Banyak pelaku kejahatan yang cenderung membawa lari hasil tindak pidana ke luar negeri sebagai bentuk pencucian uang atau menjadi bagian dari kegiatan ekonomi bawah tanah di dalam negeri. Banyaknya dana atau harta yang diduga disimpan di dalam dan luar negeri dengan berbagai alasan antara lain karena harta atau penghasilan tersebut berasal dari hasil tindak pidana dan untuk menghindari pembayaran kewajiban perpajakan.

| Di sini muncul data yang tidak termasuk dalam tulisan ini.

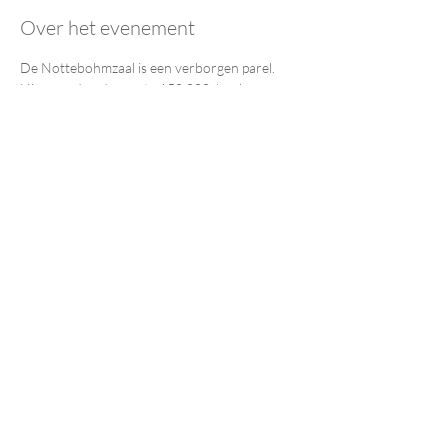
Over het evenement
De Nottebohmzaal is een verborgen parel. 
Hier worden de eerste 150.000  boeken van 
de bibliotheek bewaard in een historische en 
adembenemende  setting. De deuren van de 
zaal zwaaien alleen open voor 
 tentoonstellingen, lezingen, concerten of 
rondleidingen. En als ze dat  doen, vliegt de 
magie u tegemoet.
Deel dit evenement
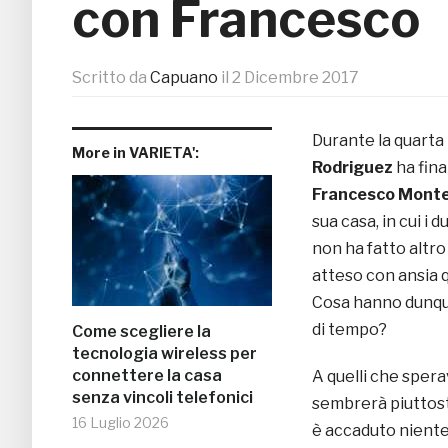
con Francesco
Scritto da
Capuano
il
2 Dicembre 2017
Durante la quarta
More in VARIETA':
Rodriguez
ha fina
Francesco Mont
sua casa, in cui i
non ha fatto altro
atteso con ansia 
Cosa hanno dunque
di tempo?
Come scegliere la
tecnologia wireless per
connettere la casa
A quelli che spera
senza vincoli telefonici
sembrerà piuttost
16 Luglio 2026
è accaduto niente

Terdapat berbagai kejahatan masa lampau yang berkaitan dengan uang/dana hasil tindak pidana, yang diduga belum selesai ditangani oleh instansi penegak hukum. hal ini diduga karena sulitnya instansi penegak hukum membuktikan asal dan aliran dana hasil tindak pidana tersebut. Tindak pidana tersebut antara lain berupa tindak pidana korupsi, tindak pidana pencucian uang, tindak pidana pembalakan liar, tindak pidana di bidang perikanan dan kelautan, tindak pidana di bidang pertambangan, tindak pidana di bidang perbankan, tindak pidana kepabeanan dan cukai, tindak pidana perjudian serta tindak pidana di bidang penanaman modal. Kejahatan-kejahatan tersebut telah melibatkan atau menghasilkan harta kekayaan yang sangat besar jumlahnya.
Dalam sejarah perpajakan Indonesia, Pemerintah pernah memberikan fasilitas Pengampunan Pajak yang telah dilaksanakan pada tahun 1964 dengan pertimbangan bahwa ketentuan fiskal tidak membeda-bedakan apakah tambahan harta itu disebabkan oleh usaha-usaha halal atau diperoleh dengan tindak pidana umpama korupsi. Dengan demikian maka kelonggaran-kelonggaran fiskal yang sekiranya akan diadakan harus disertai pula kelonggaran-kelonggaran dibidang kepidanaan. Menyadari sepenuhnya bahwa aparatur pemungutan pajak belum mampu menghadapi pelanggaran-pelanggaran fiskal tersebut dan masih besarnya tantangan dan hambatan bagi aparat penegak hukum untuk mengusut kejahatan yang berkaitan dengan asal-usul harta yang tidak benar, dan disisi lain terdapat banyak potensi masyarakat pembayar pajak yang masih enggan mengungkap hartanya kedalam sistem perpajakan karena khawatir dengan pengusutan asal-usul harta mereka, maka Pemerintah perlu membentuk suatu kebijakan untuk mengatasi hal tersebut.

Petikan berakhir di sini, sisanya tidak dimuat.